EXERCISE REQUIREMENTS — Report how many lines in the data below hold "κομμάτων", with no other words.
++++ TASK INPUTS ++++
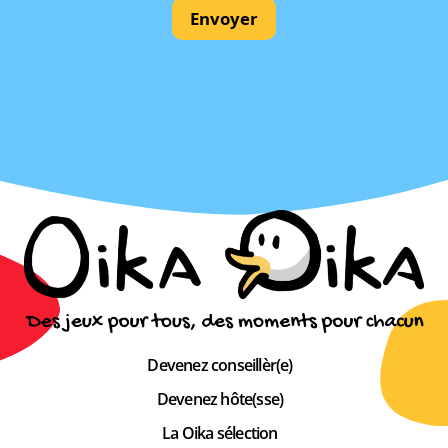
Envoyer
Devenez conseillèr(e)
Devenez hôte(sse)
La Oika sélection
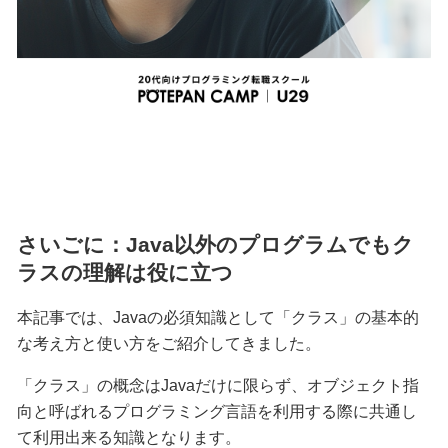
さいごに：Java以外のプログラムでもク
ラスの理解は役に立つ
本記事では、Javaの必須知識として「クラス」の基本的
な考え方と使い方をご紹介してきました。
「クラス」の概念はJavaだけに限らず、オブジェクト指
向と呼ばれるプログラミング言語を利用する際に共通し
て利用出来る知識となります。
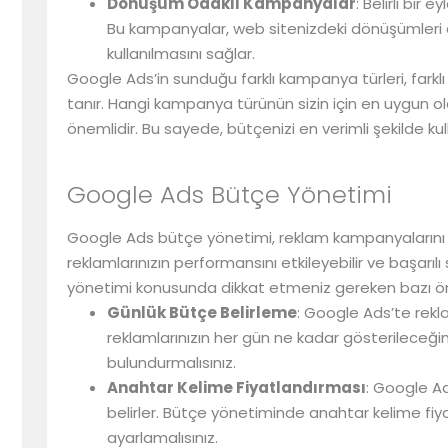
Dönüşüm Odaklı Kampanyalar
: Belirli bi
Bu kampanyalar, web sitenizdeki dönüşümleri a
kullanılmasını sağlar.
Google Ads’in sunduğu farklı kampanya türleri, farkl
tanır. Hangi kampanya türünün sizin için en uygun o
önemlidir. Bu sayede, bütçenizi en verimli şekilde kul
Google Ads Bütçe Yönetimi
Google Ads bütçe yönetimi, reklam kampanyalarını yö
reklamlarınızın performansını etkileyebilir ve başarı
yönetimi konusunda dikkat etmeniz gereken bazı öne
Günlük Bütçe Belirleme
: Google Ads’te rekl
reklamlarınızın her gün ne kadar gösterileceğini
bulundurmalısınız.
Anahtar Kelime Fiyatlandırması
: Google Ad
belirler. Bütçe yönetiminde anahtar kelime fiya
ayarlamalısınız.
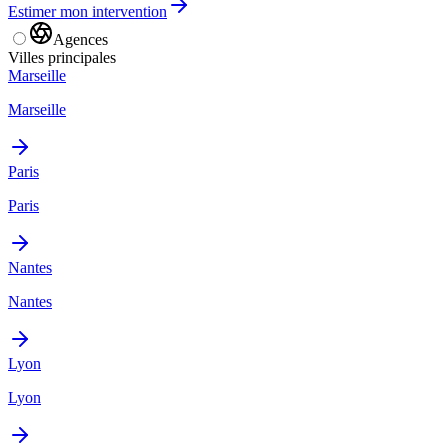
Estimer mon intervention
Agences
Villes principales
Marseille
Marseille
Paris
Paris
Nantes
Nantes
Lyon
Lyon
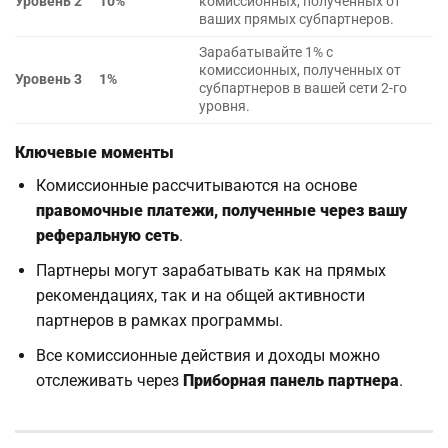
Уровень 2
10%
комиссионных, полученных от
ваших прямых субпартнеров.
Зарабатывайте 1% с
комиссионных, полученных от
Уровень 3
1%
субпартнеров в вашей сети 2-го
уровня.
Ключевые моменты
Комиссионные рассчитываются на основе
правомочные платежи, полученные через вашу
реферальную сеть
.
Партнеры могут зарабатывать как на прямых
рекомендациях, так и на общей активности
партнеров в рамках программы.
Все комиссионные действия и доходы можно
отслеживать через
Приборная панель партнера
.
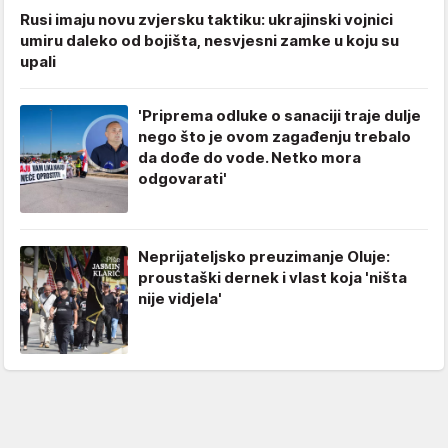
Rusi imaju novu zvjersku taktiku: ukrajinski vojnici
umiru daleko od bojišta, nesvjesni zamke u koju su
upali
'Priprema odluke o sanaciji traje dulje
nego što je ovom zagađenju trebalo
da dođe do vode. Netko mora
odgovarati'
Neprijateljsko preuzimanje Oluje:
proustaški dernek i vlast koja 'ništa
nije vidjela'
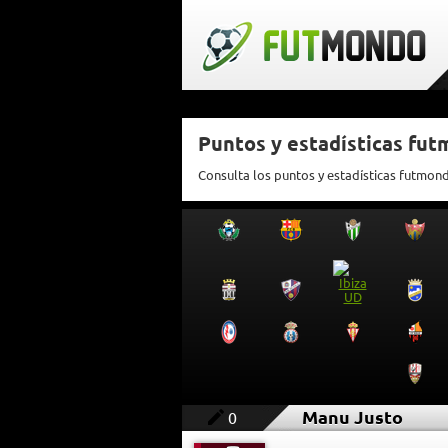
Puntos y estadísticas fu
Consulta los puntos y estadísticas futmon
Manu Justo
0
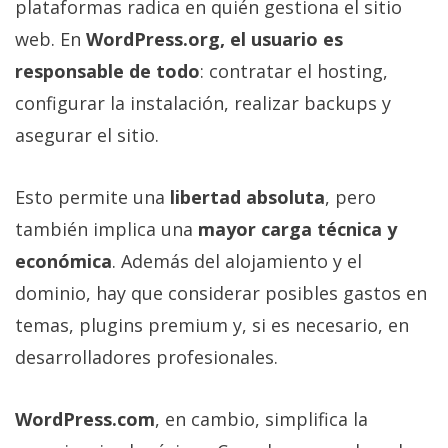
plataformas radica en quién gestiona el sitio
web. En
WordPress.org, el usuario es
responsable de todo
: contratar el hosting,
configurar la instalación, realizar backups y
asegurar el sitio.
Esto permite una
libertad absoluta
, pero
también implica una
mayor carga técnica y
económica
. Además del alojamiento y el
dominio, hay que considerar posibles gastos en
temas, plugins premium y, si es necesario, en
desarrolladores profesionales.
WordPress.com
, en cambio, simplifica la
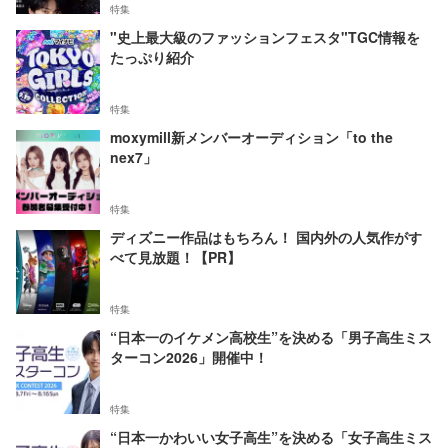
特集
"史上最大級のファッションフェスタ"TGC情報を
たっぷり紹介
特集
moxymill新メンバーオーディション「to the
nex7」
特集
ディズニー作品はもちろん！ 国内外の人気作がす
べて見放題！【PR】
特集
“日本一のイケメン高校生”を決める「男子高生ミス
ターコン2026」開催中！
特集
“日本一かわいい女子高生”を決める「女子高生ミス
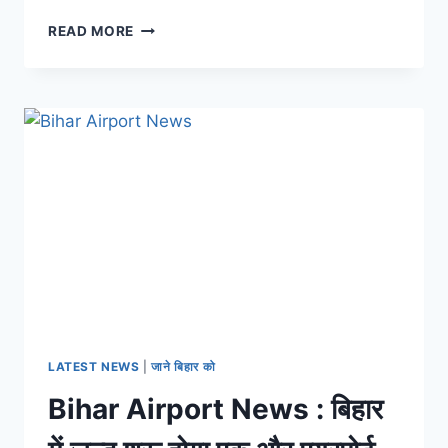
BIHAR
READ MORE
DEVELOPMENT
:
बिहार
का
एक
और
जक्शन
दिखेगा
हाई
टेक,
मिलेगा
मॉल
जैसी
सुविधा
LATEST NEWS
|
जाने बिहार को
Bihar Airport News : बिहार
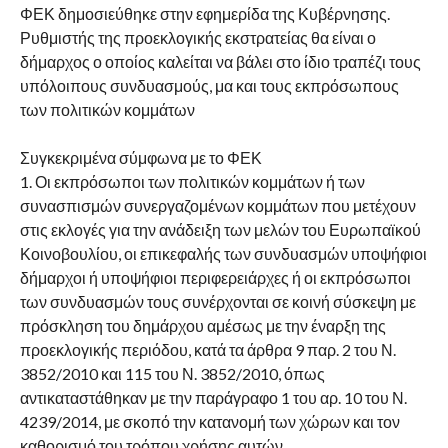
ΦΕΚ δημοσιεύθηκε στην εφημερίδα της Κυβέρνησης.
Ρυθμιστής της προεκλογικής εκστρατείας θα είναι ο
δήμαρχος ο οποίος καλείται να βάλει στο ίδιο τραπέζι τους
υπόλοιπους συνδυασμούς, μα και τους εκπρόσωπους
των πολιτικών κομμάτων
Συγκεκριμένα σύμφωνα με το ΦΕΚ
1. Οι εκπρόσωποι των πολιτικών κομμάτων ή των
συνασπισμών συνεργαζομένων κομμάτων που μετέχουν
στις εκλογές για την ανάδειξη των μελών του Ευρωπαϊκού
Κοινοβουλίου, οι επικεφαλής των συνδυασμών υποψήφιοι
δήμαρχοι ή υποψήφιοι περιφερειάρχες ή οι εκπρόσωποι
των συνδυασμών τους συνέρχονται σε κοινή σύσκεψη με
πρόσκληση του δημάρχου αμέσως με την έναρξη της
προεκλογικής περιόδου, κατά τα άρθρα 9 παρ. 2 του Ν.
3852/2010 και 115 του Ν. 3852/2010, όπως
αντικαταστάθηκαν με την παράγραφο 1 του αρ. 10 του Ν.
4239/2014, με σκοπό την κατανομή των χώρων και τον
καθορισμό του τρόπου χρήσης αυτών.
++++
TASK ANSWER — 3